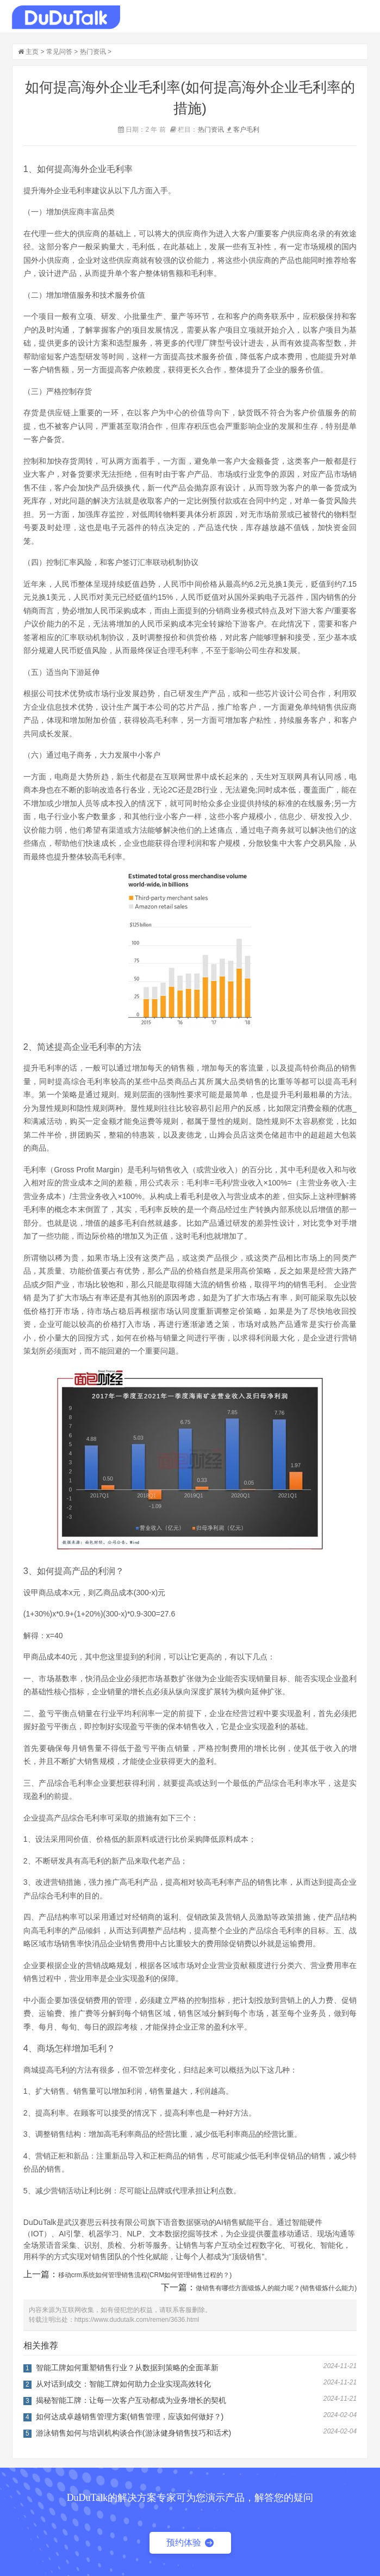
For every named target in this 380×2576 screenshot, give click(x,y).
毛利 (252, 129)
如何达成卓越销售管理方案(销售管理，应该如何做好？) (129, 2416)
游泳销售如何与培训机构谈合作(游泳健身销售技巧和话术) (133, 2433)
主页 (32, 52)
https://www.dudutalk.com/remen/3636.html (136, 2319)
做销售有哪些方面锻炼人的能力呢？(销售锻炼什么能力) (276, 2288)
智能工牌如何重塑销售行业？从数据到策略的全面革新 (127, 2367)
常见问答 (59, 52)
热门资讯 (93, 52)
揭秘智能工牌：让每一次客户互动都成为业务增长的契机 (131, 2400)
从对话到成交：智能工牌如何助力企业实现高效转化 (123, 2384)
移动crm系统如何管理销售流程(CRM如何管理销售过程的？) (145, 2275)
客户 (239, 129)
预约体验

----

* ASSIGNMENT *
All of the entries above are to be duplicated exactly, with every image left out.

* WRITTEN RESPONSE *
For every named target in this 380×2576 screenshot, give click(x,y).
毛利 (252, 129)
如何达成卓越销售管理方案(销售管理，应该如何做好？) (129, 2416)
游泳销售如何与培训机构谈合作(游泳健身销售技巧和话术) (133, 2433)
主页 (32, 52)
https://www.dudutalk.com/remen/3636.html (136, 2319)
做销售有哪些方面锻炼人的能力呢？(销售锻炼什么能力) (276, 2288)
智能工牌如何重塑销售行业？从数据到策略的全面革新 (127, 2367)
常见问答 (59, 52)
热门资讯 (93, 52)
揭秘智能工牌：让每一次客户互动都成为业务增长的契机 (131, 2400)
从对话到成交：智能工牌如何助力企业实现高效转化 (123, 2384)
移动crm系统如何管理销售流程(CRM如何管理销售过程的？) (145, 2275)
客户 (239, 129)
预约体验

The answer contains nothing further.